The big ships had opened fire, not in barrage but using time-fused shell, and their shells were bursting behind the oncoming plane. As he watched him, refraining from firing himself because his ammunition was half gone, and the cruisers should be able to handle the lone attacker, Bentley found himself struggling with a memory. The aircraft was coming in too straight; it was making no attempt at evasion whatever, when a sudden change of course or height could have thrown the British gunners off, if only temporarily. The memory kindled at the back of his intent mind, and then it burst through to the forefront of his consciousness in blinding revelation.
He was sure now. The aircraft was a suicide-bomber!

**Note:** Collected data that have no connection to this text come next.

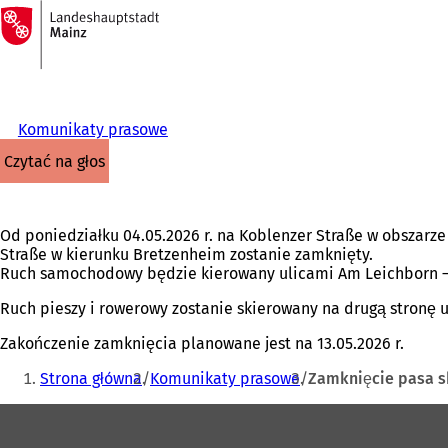
Do
strony
Przejdź do treści
głównej
Komunikaty prasowe
czytać na głos
Od poniedziałku 04.05.2026 r. na Koblenzer Straße w obszarz
Straße w kierunku Bretzenheim zostanie zamknięty.
Ruch samochodowy będzie kierowany ulicami Am Leichborn – 
Ruch pieszy i rowerowy zostanie skierowany na drugą stronę u
Zakończenie zamknięcia planowane jest na 13.05.2026 r.
Jesteś
Strona główna
Komunikaty prasowe
Zamknięcie pasa sk
tutaj:
Obszar
stóp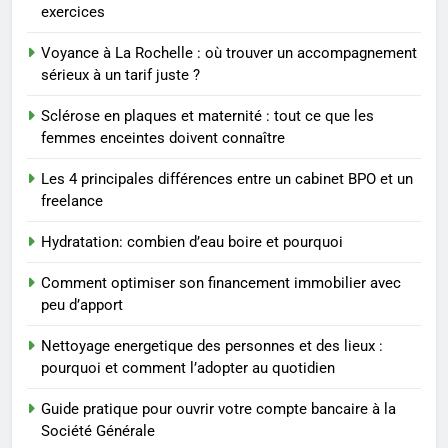
exercices
ENTREPRISE
Voyance à La Rochelle : où trouver un accompagnement
3
sérieux à un tarif juste ?
Maigrir efficacement grâce aux
Sclérose en plaques et maternité : tout ce que les
substituts de repas : guide et
femmes enceintes doivent connaître
conseils pratiques
BIEN ÊTRE
Les 4 principales différences entre un cabinet BPO et un
freelance
4
Postures de yoga essentielles
Hydratation: combien d’eau boire et pourquoi
pour perdre du poids
rapidement et durable
BIEN ÊTRE
Comment optimiser son financement immobilier avec
peu d’apport
5
Nettoyage energetique des personnes et des lieux :
Infection chronique de l’oreille :
pourquoi et comment l’adopter au quotidien
tout ce qu’il faut savoir sur les
saignements
Guide pratique pour ouvrir votre compte bancaire à la
SANTÉ
Société Générale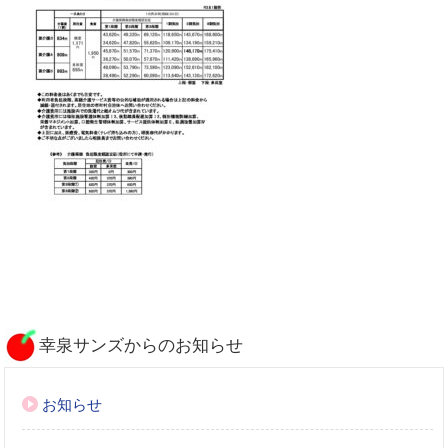
幸泉サンズからのお知らせ
お知らせ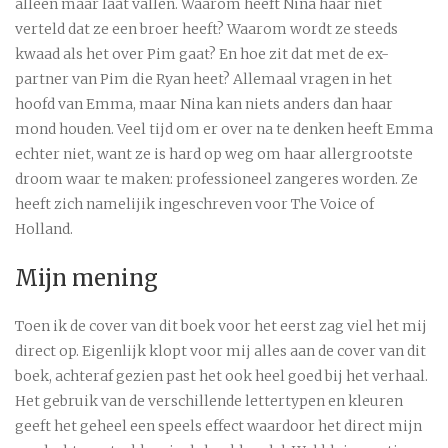
alleen maar laat vallen. Waarom heeft Nina haar niet
verteld dat ze een broer heeft? Waarom wordt ze steeds
kwaad als het over Pim gaat? En hoe zit dat met de ex-
partner van Pim die Ryan heet? Allemaal vragen in het
hoofd van Emma, maar Nina kan niets anders dan haar
mond houden. Veel tijd om er over na te denken heeft Emma
echter niet, want ze is hard op weg om haar allergrootste
droom waar te maken: professioneel zangeres worden. Ze
heeft zich namelijik ingeschreven voor The Voice of
Holland.
Mijn mening
Toen ik de cover van dit boek voor het eerst zag viel het mij
direct op. Eigenlijk klopt voor mij alles aan de cover van dit
boek, achteraf gezien past het ook heel goed bij het verhaal.
Het gebruik van de verschillende lettertypen en kleuren
geeft het geheel een speels effect waardoor het direct mijn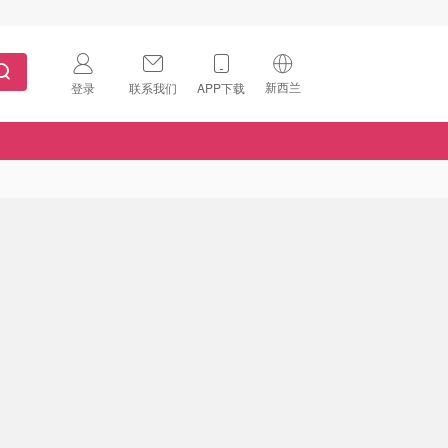
新西兰
登录
联系我们
APP下载
🇺🇸
美国
🇨🇳
中国
🇨🇦
加拿大
扫码下载 App
🇬🇧
英国
Download on the
App Store
🇩🇪
德国
Download the
Android App
🇫🇷
法国
🇮🇹
意大利
🇦🇺
澳洲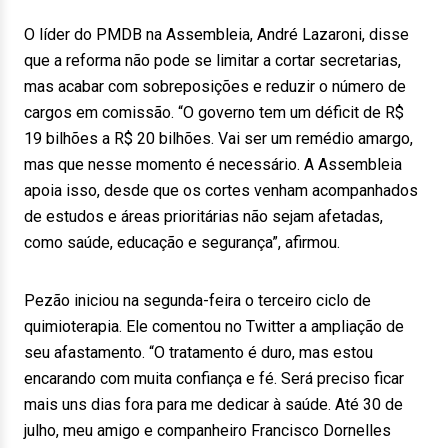
O líder do PMDB na Assembleia, André Lazaroni, disse
que a reforma não pode se limitar a cortar secretarias,
mas acabar com sobreposições e reduzir o número de
cargos em comissão. “O governo tem um déficit de R$
19 bilhões a R$ 20 bilhões. Vai ser um remédio amargo,
mas que nesse momento é necessário. A Assembleia
apoia isso, desde que os cortes venham acompanhados
de estudos e áreas prioritárias não sejam afetadas,
como saúde, educação e segurança”, afirmou.
Pezão iniciou na segunda-feira o terceiro ciclo de
quimioterapia. Ele comentou no Twitter a ampliação de
seu afastamento. “O tratamento é duro, mas estou
encarando com muita confiança e fé. Será preciso ficar
mais uns dias fora para me dedicar à saúde. Até 30 de
julho, meu amigo e companheiro Francisco Dornelles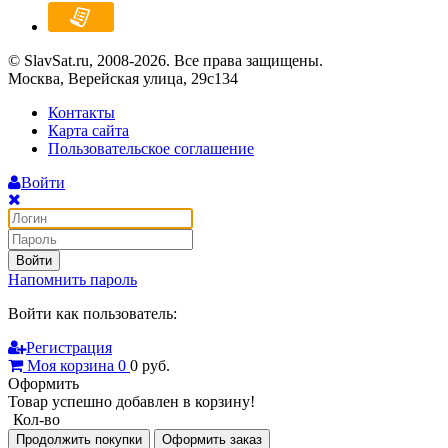
© SlavSat.ru, 2008-2026. Все права защищены.
Москва, Верейская улица, 29с134
Контакты
Карта сайта
Пользовательское соглашение
Войти
Войти
Напомнить пароль
Войти как пользователь:
Регистрация
Моя корзина
0
0
руб.
Оформить
Товар успешно добавлен в корзину!
Кол-во
Продолжить покупки
Оформить заказ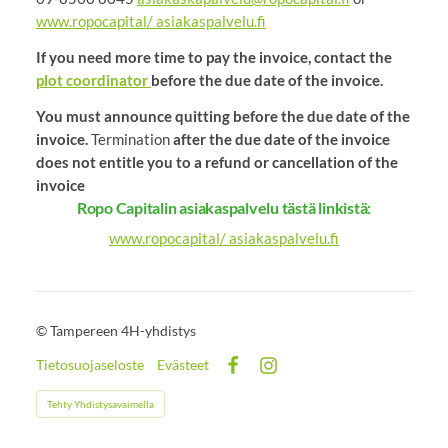
www.ropocapital/ asiakaspalvelu.fi
If you need more time to pay the invoice, contact the
plot coordinator
before the due date of the invoice.
You must announce quitting before the due date of the
invoice.
Termination
after the due date of the invoice
does not entitle you to a refund or cancellation of the
invoice
Ropo Capitalin asiakaspalvelu tästä linkistä:
www.ropocapital/ asiakaspalvelu.fi
©
Tampereen 4H-yhdistys
Tietosuojaseloste
Evästeet
Facebook
Instagram
Tehty Yhdistysavaimella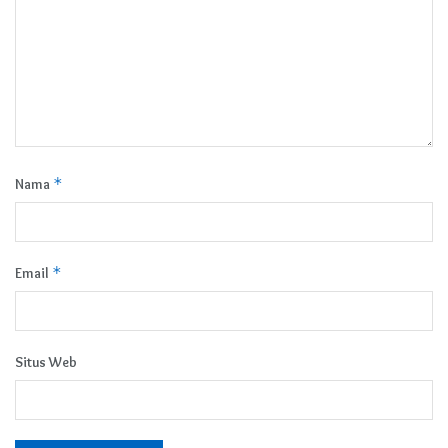
*
Nama
*
Email
Situs Web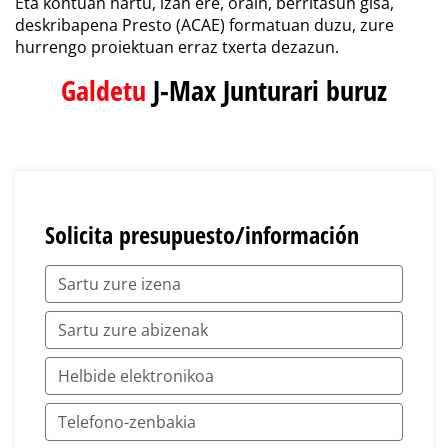
Eta kontuan hartu, izan ere, orain, berritasun gisa,
deskribapena Presto (ACAE) formatuan duzu, zure
hurrengo proiektuan erraz txerta dezazun.
Galdetu
J-Max Junturari buruz
Solicita presupuesto/información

He did not wait to wonder why it had not attacked during the height of the fight-perhaps its crew had entertained no suicidal tendencies when they had first taken off from their carrier; perhaps that staccato voice they had heard from the speaker had been the leader's request for a suicide mission, some gesture to ease the ignominy of being beaten off by the enemy fire with only one small ship sunk. Whatever the reason, here was the fact-surrounded by shell-bursts, boring in with malignant intent at the desperately-firing cruiser.
Bentley grabbed the director phone.
Ready, Wind Rode opened fire almost as soon as the order was passed. She was too late. The aircraft was in so close that its range was altering by hundreds of feet every second; only the pom-pom or Bofors could have got her, and she was too far off for them. Fascinated by the terrible courage of the pilot, helpless to avert its effects, they watched the plane bore in.
It happened in a flash. The heavy bomber smashed itself into the cruiser's foremast and slewed across the bridge, trailing a curtain of high-octane petrol. Its bombs exploded the lot in a searing wrap of flame which killed the captain, navigator, four officers and a score of men. Still blazing, the w
reckage of the bomber fell on top of B-turret and then bounced into the sea.
Bentley did not wait for orders. He swung Wind Rode in a fast circle and headed back to the burning cruiser-and received Sainsbury's orders to do just that as he was straightening her up to come alongside. He was not sure what he might have to do, but the obvious help was ready-the fire-hoses had been run out before the engagement commenced, and now fearnought-suited men were standing-by them.
But there is not much to burn on a warship's copper sided bridge. The flames of the ignited petrol had been fierce, but by the time Wind Rode was surging alongside fifty yards clear, the fire had exhausted its fuel. Coils of oily smoke rose from the blackened superstructure, and a capless head poked over the edge of the bridge to stare at them. Bentley took up the microphone of the loud-hailer. His magnified voice rang across the whitened gap of sea between the ships.
"Can I help?"
"Yes, get to hell out of here!" the head called back in a rough voice. And added: "Thanks for coming. We're all right."
Grinning with relief-there was no humour in the scorched something they could see half-draped over the windbreak-Bentley gave his orders and Wind Rode swooped light as a gull away from the high side above her. Looking back, he saw a light begin to flicker from the burned bridge, and answered from the flagship. The cruiser, it seemed, was half-roasted, but not nearly done.